Pixinguinha ganha disco com inéditas para celebrar os 50 anos de sua morte

No dia 17 de fevereiro de 1973, Pixinguinha morreu durante uma cerimônia de batismo em Ipanema na qual era padrinho —”Só quem morre dentro de uma igreja/ Vira orixá, louvado seja/ Senhor/ Meu santo Pixinguinha”, já escreveu Paulo César Pinheiro para melodia de Moacyr Luz no samba-homenagem “Som de Prata”.

Agora, quando se completam 50 anos da despedida, o compositor, como orixá, segue se mostrando vivo e, mais do que isso, novo. A série de discos “Pixinguinha Como Nunca”, da gravadora Deck, traz 50 composições inéditas do artista, garimpadas em seu acervo.

Algumas delas ganharam versos de letristas como Arnaldo Antunes, autor de “Poética (Chuvisco na Telha)”, que este jornal antecipa com exclusividade. O projeto será lançado nesta quinta-feira (16) com um show no Theatro Municipal do Rio de Janeiro.

“A certa altura de sua vida, Pixinguinha foi passado da vanguarda para velha guarda sem escalas, e ali ficou. Uma imagem passadista que não condiz com a modernidade de sua música”, diz o cavaquinista e pesquisador Henrique Cazes, diretor musical do projeto.

“Em ‘Pixinguinha Como Nunca’ buscamos olhar o artista com esse viés moderno. Pixinguinha inédito, mas não no passado e sim no século 21”, completa. O próprio título “Pixinguinha Como Nunca” traz esse sentido, de uma perspectiva contemporânea. “Além disso, refere-se também ao fato de juntar um time de músicos que nunca tocou junto. E, claro, de ser de músicas que nunca foram editadas ou gravadas”.

O time de músicos que o diretor menciona é formado por Carlos Malta (flauta e sax), Silvério Pontes (trompete), Marcelo Caldi (sanfona), Marcos Suzano (percussão), João Camarero (violão de 7 cordas) e o próprio Cazes (arranjos e cavaquinho).

Todos instrumentistas que, de diferentes formas, têm na tradição um ponto de partida, não de chegada —desde Silvério, um mestre afeito às rodas de choro, até Suzano, que reinventou o pandeiro brasileiro bebendo de fontes como a música eletrônica.

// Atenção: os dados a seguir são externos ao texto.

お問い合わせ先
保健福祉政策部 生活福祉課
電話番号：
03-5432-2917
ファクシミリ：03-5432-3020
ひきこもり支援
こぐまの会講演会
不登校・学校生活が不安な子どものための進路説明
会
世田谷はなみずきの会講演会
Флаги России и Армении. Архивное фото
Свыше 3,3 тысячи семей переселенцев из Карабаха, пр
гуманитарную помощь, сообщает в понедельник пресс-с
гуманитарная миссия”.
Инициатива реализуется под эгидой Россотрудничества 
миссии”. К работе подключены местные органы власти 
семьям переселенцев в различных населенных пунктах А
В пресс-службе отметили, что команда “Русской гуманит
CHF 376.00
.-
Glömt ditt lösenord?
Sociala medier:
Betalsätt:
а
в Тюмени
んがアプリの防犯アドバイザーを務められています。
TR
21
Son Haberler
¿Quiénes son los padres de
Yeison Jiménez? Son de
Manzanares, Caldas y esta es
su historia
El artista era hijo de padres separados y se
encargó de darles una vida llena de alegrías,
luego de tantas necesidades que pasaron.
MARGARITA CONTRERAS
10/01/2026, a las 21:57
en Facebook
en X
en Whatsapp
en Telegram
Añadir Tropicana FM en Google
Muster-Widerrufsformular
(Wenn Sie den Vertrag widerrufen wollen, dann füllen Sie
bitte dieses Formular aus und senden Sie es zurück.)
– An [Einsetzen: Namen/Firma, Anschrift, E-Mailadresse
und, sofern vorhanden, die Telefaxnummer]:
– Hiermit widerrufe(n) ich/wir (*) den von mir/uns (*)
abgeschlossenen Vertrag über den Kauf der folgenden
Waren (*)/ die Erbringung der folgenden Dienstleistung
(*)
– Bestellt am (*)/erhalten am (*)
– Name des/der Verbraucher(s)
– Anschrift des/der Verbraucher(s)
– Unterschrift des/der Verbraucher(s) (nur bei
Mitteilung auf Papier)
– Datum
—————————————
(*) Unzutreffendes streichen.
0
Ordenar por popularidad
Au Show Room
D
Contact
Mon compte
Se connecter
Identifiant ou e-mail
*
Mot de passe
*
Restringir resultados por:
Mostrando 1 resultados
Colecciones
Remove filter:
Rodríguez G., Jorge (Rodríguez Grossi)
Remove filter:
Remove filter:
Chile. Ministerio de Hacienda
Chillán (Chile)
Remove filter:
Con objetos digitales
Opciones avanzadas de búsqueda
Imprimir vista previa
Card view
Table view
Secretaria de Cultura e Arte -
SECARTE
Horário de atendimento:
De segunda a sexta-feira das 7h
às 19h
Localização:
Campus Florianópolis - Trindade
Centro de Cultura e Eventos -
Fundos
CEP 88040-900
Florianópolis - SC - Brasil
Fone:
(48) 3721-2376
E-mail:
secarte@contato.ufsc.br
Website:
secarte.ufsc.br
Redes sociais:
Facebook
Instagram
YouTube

O ator e cantor Marcelo Vianna, neto de Pixinguinha e pesquisador da obra de seu avô, assina a curadoria do projeto, que desenhou ao lado de Cazes. “Pixinguinha Como Nunca” se divide em quatro álbuns. O primeiro deles, “Pixinguinha Virtuose”, foi lançado no último dia 3, com obras que deixam evidente a maestria do compositor e seu domínio no terreno do choro.

No dia 17, chega às plataformas “Pixinguinha na Roda”, com peças de apelo mais direto, que Cazes aponta como fortes candidatas a serem abraçadas pelas rodas de choro. Em abril, dia 6, é a vez de “Pixinguinha Internacional”, no qual o maestro se aventura em gêneros estrangeiros como tango e ragtime. Por fim, dia 24, “Pixinguinha Canção” inclui as melodias que ganharam letras de Arnaldo Antunes, Moacyr Luz, Elisa Lucinda, Nei Lopes, Paulinho Moska, Cecília Stanzione, Eduardo Gudin, Salgado Maranhão, Guinga, Paulo César Feital e Osvaldo Simões.

A origem de “Pixinguinha Como Nunca” remonta ao início da parceria de Vianna e Cazes, que há muito tempo desenvolvem projetos em separado sobre a obra do maestro. Em 2015, eles trabalharam juntos pela primeira vez em “Pixinguinha: as Cinco Estações”, espetáculo que passeava pela vida do compositor. Dali para “Pixinguinha Como Nunca”, foi um caminho natural. “Um dia”, conta Vianna, “perguntei a ele: ‘Henrique você sabe que tem inéditas?’. Convidei-o para fazermos algo juntos com isso e ele disse: ‘Estava esperando você me chamar!’”.

Em 2022, “Pixinguinha Como Nunca” estreou nos palcos num circuito de shows no Centro Cultural Banco do Brasil, em quatro cidades. Agora, o projeto ganha sua versão fonográfica.

Vianna e Cazes estão juntos também em outro trabalho que celebra a figura de Pixinguinha nos 50 anos de sua morte. Em dezembro, foi lançado o livro “Pixinguinha, um Perfil Biográfico” (Editora Numa), de André Diniz, reedição ampliada e remodelada de obra lançada há uma década. Nele, Cazes assina uma discografia comentada, e Vianna, um texto sobre como foi crescer como neto de Pixinguinha.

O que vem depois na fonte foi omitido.